The death of Anna Jarvis's mother on the second Sunday in May, 1905, spurred Anna into action. Nine years of advocacy ultimately led to Woodrow Wilson's signature proclaiming an official Mother's Day in 1914, just in time for the outbreak of WWI several months later. Note the placement of the apostrophe. Rather than a celebration of mothers in general, Anna's vision was a very personal affair, in which people would give handwritten notes expressing gratitude for all that their own mothers had done for them. Anna distributed white carnations at the first formal Mother's Day event in 1908, but ultimately would spend the rest of her life fighting the commercialization of the day by the florist, card, and candy industries.

To honor the brave founder of the holiday, therefore, it looks like the best course of action would be to write a note of personal gratitude on something other than a Mother's Day gift card, perhaps accompanied by some flowers cut from the backyard. Lilacs, anyone? That could be followed by a stroll past some gardens with flowers in bloom.

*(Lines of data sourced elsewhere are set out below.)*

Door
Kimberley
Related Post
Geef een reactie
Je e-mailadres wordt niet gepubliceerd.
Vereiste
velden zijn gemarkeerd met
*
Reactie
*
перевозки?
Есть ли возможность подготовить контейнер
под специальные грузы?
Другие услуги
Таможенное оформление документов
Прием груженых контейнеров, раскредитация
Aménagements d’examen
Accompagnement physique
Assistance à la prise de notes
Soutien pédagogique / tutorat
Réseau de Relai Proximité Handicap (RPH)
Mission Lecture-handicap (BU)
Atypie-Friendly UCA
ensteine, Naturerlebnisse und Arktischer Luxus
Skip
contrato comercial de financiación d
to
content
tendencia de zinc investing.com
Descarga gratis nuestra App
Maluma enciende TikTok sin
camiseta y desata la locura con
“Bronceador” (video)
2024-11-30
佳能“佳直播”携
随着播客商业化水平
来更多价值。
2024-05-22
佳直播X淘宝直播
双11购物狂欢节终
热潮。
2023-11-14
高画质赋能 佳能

Below are a random assortment of flowers that you might encounter, though the reader is to be discouraged from picking unless they are growing in your own yard.

A few from my own yard. This is Siberian bugloss, which is often confused with
forget-me-nots, which are paler, less robust, and have much smaller leaves.

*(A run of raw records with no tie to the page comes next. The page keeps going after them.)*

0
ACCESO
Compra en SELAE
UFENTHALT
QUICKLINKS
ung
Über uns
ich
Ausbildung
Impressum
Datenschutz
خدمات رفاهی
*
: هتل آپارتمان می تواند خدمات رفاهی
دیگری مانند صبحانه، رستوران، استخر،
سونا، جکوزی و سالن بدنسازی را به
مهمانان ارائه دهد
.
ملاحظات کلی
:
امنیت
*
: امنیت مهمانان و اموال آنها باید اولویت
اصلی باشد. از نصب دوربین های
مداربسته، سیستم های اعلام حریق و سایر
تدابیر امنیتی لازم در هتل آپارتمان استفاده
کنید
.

Witch Alder (Fothergilla) is an attractive native shrub that I haven't seen growing naturally in our area but is available in nurseries.
At Herrontown Woods and other local preserves, you'll see lots of blackhaw Viburnums with lots of small disks of flowers. "Blackhaw" means black berry, which makes for a tasty treat in the fall. Flowering dogwoods, not shown, are also blooming in the woods and in people's yards now, with much larger, single flowers.
These native azaleas, nurtured in the Barden at Herrontown Woods, have probably popped open by now. An experienced gardener sees the full bloom even in partially opened flowers.
Up at the Veblen House, where the flora shift from native towards English garden, people ask what these pretty white or blue flowers are that spread across the lawn. Ajuga--a member of the mint family. Some people call it bugleweed.
Ever seen these and wondered what they were? So have I. Fritillarias have persisted in the Veblen garden from at least the 1970s, 
along with a few primrose. 

Some of these flowers may extend back to when Elizabeth Veblen was living there, pretty much on her own after Oswald died in 1960. 

In fact, there's no need for guesswork. Here's the same flower from a photo Oswald Veblen took in the 1950s.

Elizabeth had no children, but is best known for giving birth to the tradition of tea at the Institute for Advanced Study, and left her house and garden to the public trust. Her nickname was May. She and her husband gave us the month of May in Herrontown Woods--a beautiful thing--and all the other months as well. Our letters of thanks take many forms, including cutting back invasive shrubs and pulling weeds so these flowers can flourish once again.